But it all has made for fabulous adventures and memories of your trip.
Yutsano
Surprising a lioness is NOT going on the bucket list!
Miss Bianca
I appreciate the fauna and scenery photos, of course, but I really appreciate the photos of your crew. That really gives me the “you are there” feels.
Madeleine
@Miss Bianca: I agree. I like seeing some of the people who make the trek possible.
way2blue
The crew was wonderful.
As I might have mentioned earlier—our guide, in his mid-70s, has been leading these walking safaris for ~40 years and two knee replacements (after he become bored with leading trips up Mt Kenya & Kiliminjaro). On one of his first trips, the cook became ill with dysentary and the guide worried that they’d have to abort the season. But Kahui, who at the time was one of the guys who broke down camp, stepped up and said he could cook.
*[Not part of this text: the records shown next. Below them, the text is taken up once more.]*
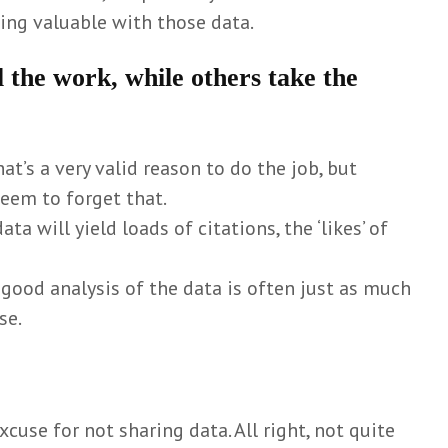
ng valuable with those data.
ll the work, while others take the
That’s a very valid reason to do the job, but
eem to forget that.
data will yield loads of citations, the ‘likes’ of
 a good analysis of the data is often just as much
se.
xcuse for not sharing data. All right, not quite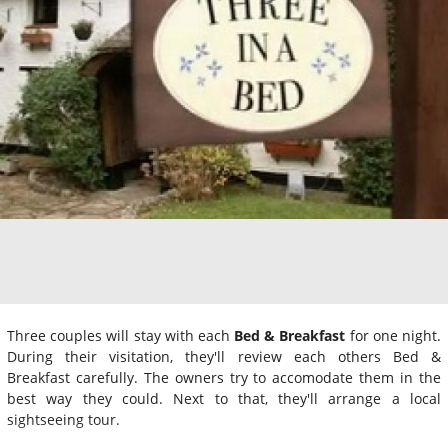
Three couples will stay with each
Bed & Breakfast
for one night.
During their visitation, they'll review each others Bed &
Breakfast carefully. The owners try to accomodate them in the
best way they could. Next to that, they'll arrange a local
sightseeing tour.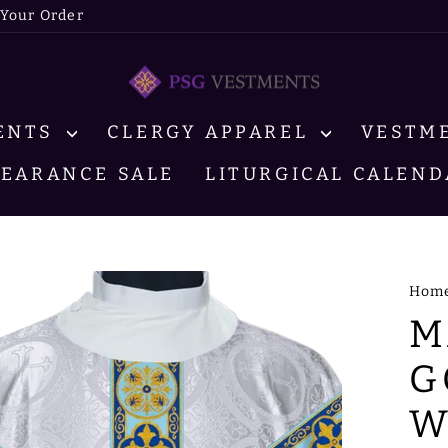
 Your Order
MENTS
CLERGY APPAREL
VESTM
LEARANCE SALE
LITURGICAL CALEND
Hom
M
G
W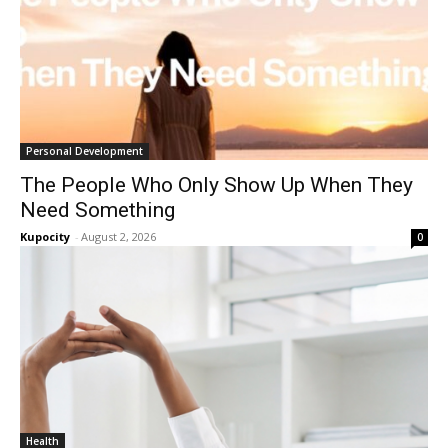
Personal Development
The People Who Only Show Up When They
Need Something
Kupocity
-
August 2, 2026
0
Health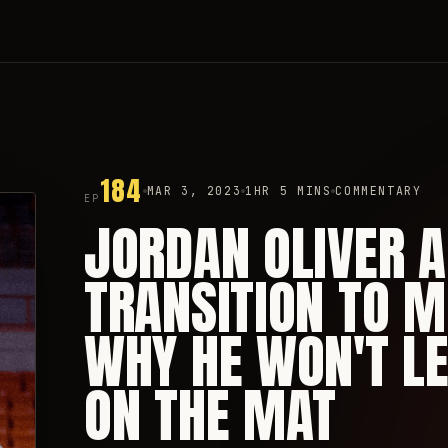
184
MAR 3, 2023
1HR 5 MINS
COMMENTARY
EP
JORDAN OLIVER 
TRANSITION TO M
WHY HE WON'T LE
ON THE MAT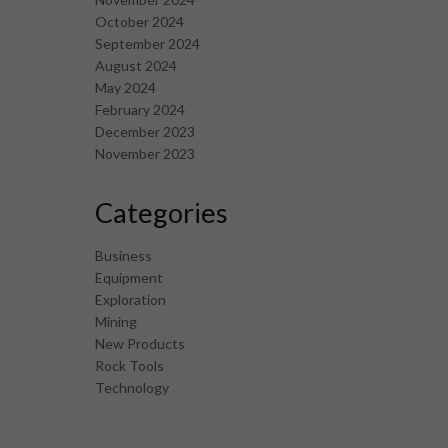
October 2024
September 2024
August 2024
May 2024
February 2024
December 2023
November 2023
Categories
Business
Equipment
Exploration
Mining
New Products
Rock Tools
Technology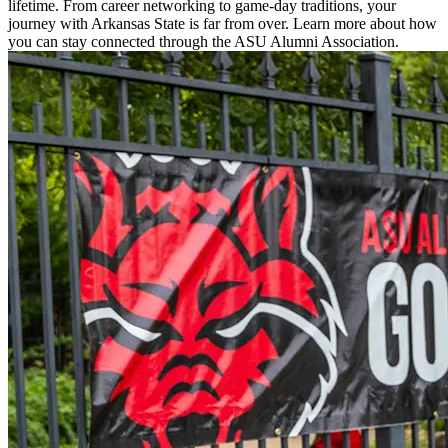
lifetime. From career networking to game-day traditions, your
journey with Arkansas State is far from over. Learn more about how
you can stay connected through the ASU Alumni Association.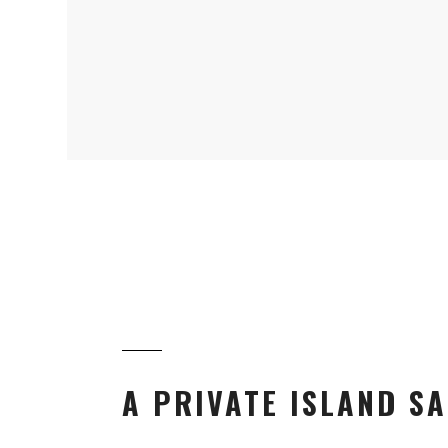
A PRIVATE ISLAND SA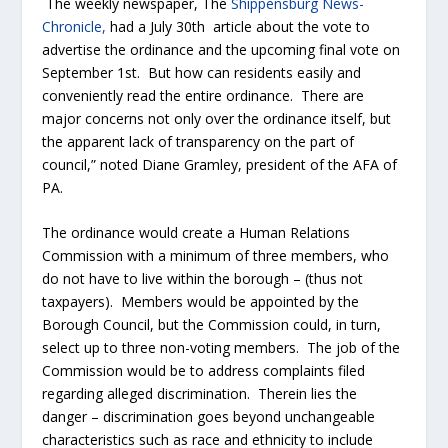
The weekly newspaper, The
Shippensburg News-
Chronicle,
had a July 30
th
article about the vote to
advertise the ordinance and the upcoming final vote on
September 1
st
. But how can residents easily and
conveniently read the entire ordinance. There are
major concerns not only over the ordinance itself, but
the apparent lack of transparency on the part of
council,” noted Diane Gramley, president of the AFA of
PA.
The ordinance would create a Human Relations
Commission with a minimum of three members, who
do not have to live within the borough – (thus not
taxpayers). Members would be appointed by the
Borough Council, but the Commission could, in turn,
select up to three non-voting members. The job of the
Commission would be to address complaints filed
regarding alleged discrimination. Therein lies the
danger – discrimination goes beyond unchangeable
characteristics such as race and ethnicity to include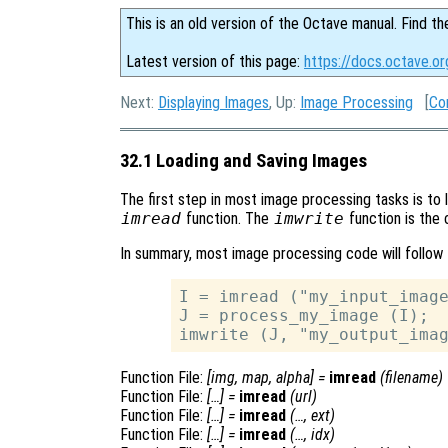
This is an old version of the Octave manual. Find th
Latest version of this page:
https://docs.octave.o
Next:
Displaying Images
, Up:
Image Processing
[
Co
32.1 Loading and Saving Images
The first step in most image processing tasks is to 
imread
function. The
imwrite
function is the 
In summary, most image processing code will follow 
I = imread ("my_input_image
J = process_my_image (I);

Function File:
[
img
,
map
,
alpha
] =
imread
(
filename
)
Function File:
[…] =
imread
(
url
)
Function File:
[…] =
imread
(…,
ext
)
Function File:
[…] =
imread
(…,
idx
)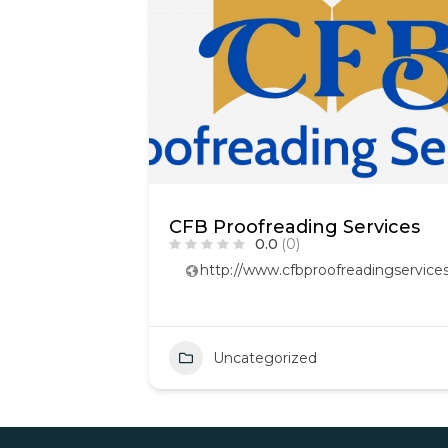
CFB Proofreading Services
0.0
(0)
http://www.cfbproofreadingservices
Uncategorized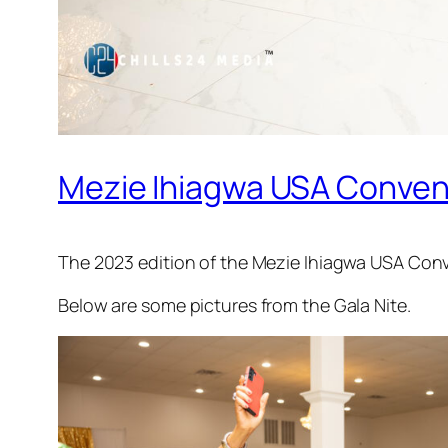
Mezie Ihiagwa USA Convent
The 2023 edition of the Mezie Ihiagwa USA Conv
Below are some pictures from the Gala Nite.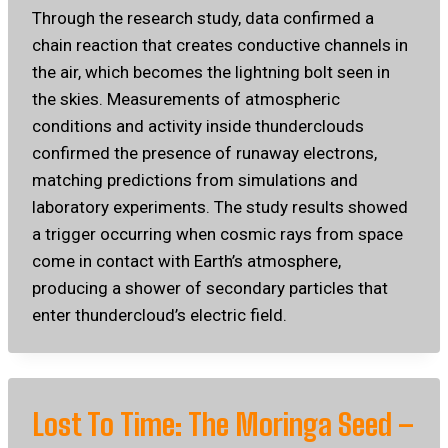
Through the research study, data confirmed a
chain reaction that creates conductive channels in
the air, which becomes the lightning bolt seen in
the skies. Measurements of atmospheric
conditions and activity inside thunderclouds
confirmed the presence of runaway electrons,
matching predictions from simulations and
laboratory experiments. The study results showed
a trigger occurring when cosmic rays from space
come in contact with Earth’s atmosphere,
producing a shower of secondary particles that
enter thundercloud’s electric field.
Lost To Time: The Moringa Seed –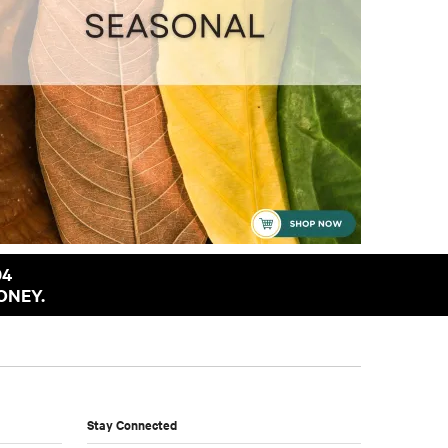
94
ONEY.
Stay Connected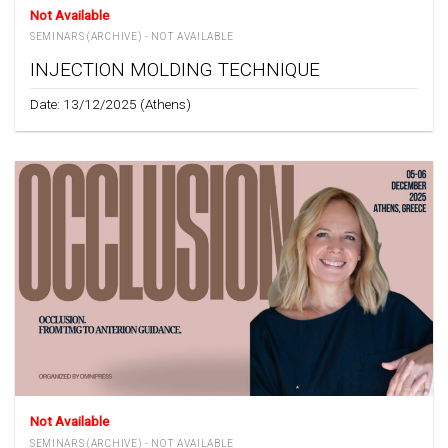
Not Available
SEMINARS (ARCHIVE) - NOT AVAILABLE
INJECTION MOLDING TECHNIQUE
Date: 13/12/2025 (Athens)
Not Available
SEMINARS (ARCHIVE) - NOT AVAILABLE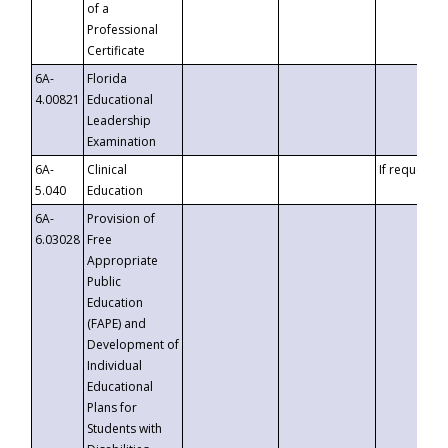
of a
Professional
Certificate
6A-
Florida
4.00821
Educational
Leadership
Examination
6A-
Clinical
If requested
5.040
Education
6A-
Provision of
6.03028
Free
Appropriate
Public
Education
(FAPE) and
Development of
Individual
Educational
Plans for
Students with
That he’d been watching the cook work. And here we are…
Kifaru1
I grew up in Keny from 1979 to 1990. Curious as to why the lead rifleman is named after a leopard in Swahili. Did he have to kill one at some point? Also, I would never do a safari on foot….almost got pounced on by a lioness hiding in long grass while I was sitting on the roof of an ope-topped combi. That was close enough for me. You are brave to go out walking in the bush on purpose….
Kifaru1
@Yutsano: it is terrifying. Rhinos false-charging your vehicle or elephants getting annoyed when you are stuck in the middle of a herd (in a vehicle): Not fun and unforgettable at the same time.
way2blue
@Kifaru1:
@Kifaru1: I did figure out his nickname was ‘leopard’, but never asked why. Let’s see if I can find out… The walking crew was hyper attentive when we traversed dense brush. But you’re riight. You can easily become prey.
In fact, years ago I was working on the Hearst Ranch in San Simeon and my field partner watched as a mountain lion followed me down a high ridge. I had no idea and, other than a rock hammer, no defense.